Blood is composed of a solid component, namely the red blood cells, platelets, and white cells and a fluid component or plasma. These components can be separated and depending on the tests being carried out it is desirable to select any of three or four fractions of the blood sample. Whole blood is desirable for red blood cell counts, white blood cell counts, platelet counts and erythrocyte sedimentation rates. When whole blood is desired the blood is collected into an anticoagulant substance such as calcium oxalate or heparin. Plasma is sampled for measurement of blood albumin, globulin, fibrinogen, and protein electrophoresis, and is employed in cross matching of blood. Plasma is the liquid portion of the blood obtained after centrifuging anticoagulated blood. Serum is the fluid left after blood has coagulated. It is essentially plasma without its proteins which remain in the coagulated portion. In addition, it may be desirable for some tests to obtain a sample rich in the so-called buffy layer which remains after centrifuging as a thin layer rich in white blood cells atop the heavier red blood cells.
Due to different concentrations of body chemicals inside the blood cells and outside in the plasma or serum it is essential for most tests to separate the cells from the plasma rather quickly after blood has been withdrawn from veins and before the contents of the cells leak out into the plasma.
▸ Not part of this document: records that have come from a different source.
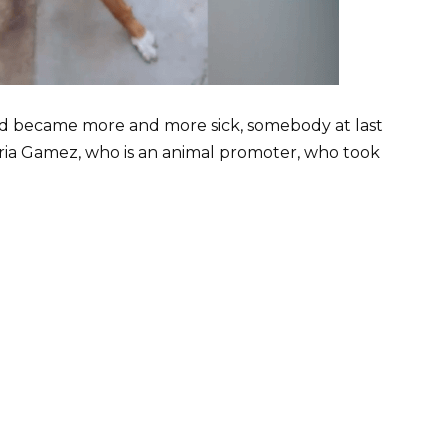
 became more and more sick, somebody at last
ria Gamez, who is an animal promoter, who took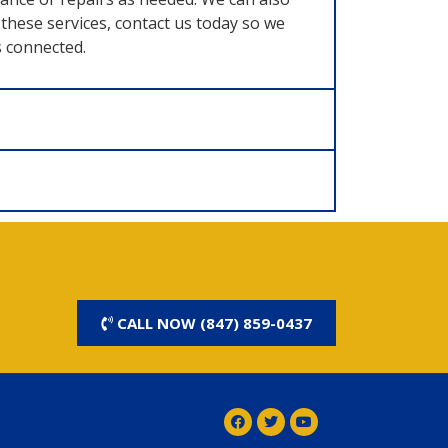
these services, contact us today so we
s connected.
CALL NOW (847) 859-0437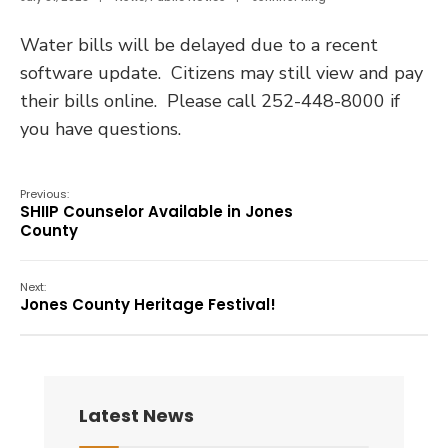
Water bills will be delayed due to a recent
software update. Citizens may still view and pay
their bills online. Please call 252-448-8000 if
you have questions.
Previous:
SHIIP Counselor Available in Jones
County
Next:
Jones County Heritage Festival!
Latest News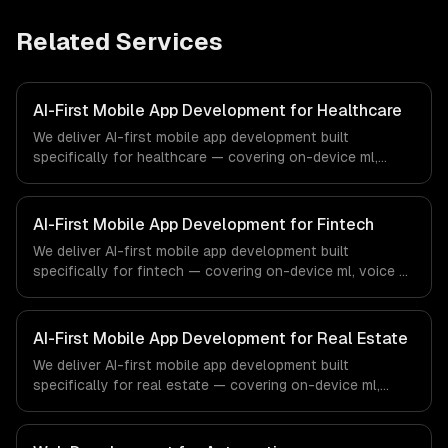
Related Services
AI-First Mobile App Development for Healthcare
We deliver AI-first mobile app development built
specifically for healthcare — covering on-device ml,
voice ai integration, and camera ai features. From
regulatory compliance to healthcare-specific workflows,
our team ships production systems that meet the
AI-First Mobile App Development for Fintech
demands of the healthcare and medical technology
We deliver AI-first mobile app development built
industry.
specifically for fintech — covering on-device ml, voice ai
integration, and camera ai features. From regulatory
compliance to fintech-specific workflows, our team
ships production systems that meet the demands of the
AI-First Mobile App Development for Real Estate
financial technology and banking sector.
We deliver AI-first mobile app development built
specifically for real estate — covering on-device ml,
voice ai integration, and camera ai features. From
regulatory compliance to real estate-specific workflows,
our team ships production systems that meet the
Ordinarily when blood samples are taken, analysis is made on whole blood or on the serum remaining as a supernatant liquid following blood coagulation, or alternatively on the liquid plasma which overlies precipitated solid elements of the blood. It is desirable to provide a technique for safely and quickly collecting blood from the patient, and separating blood into the desired fractions. Various tests require samples of predetermined volume and it is helpful to the laboratory technician to have simple means for rapidly and reliably taking samples of measured volume.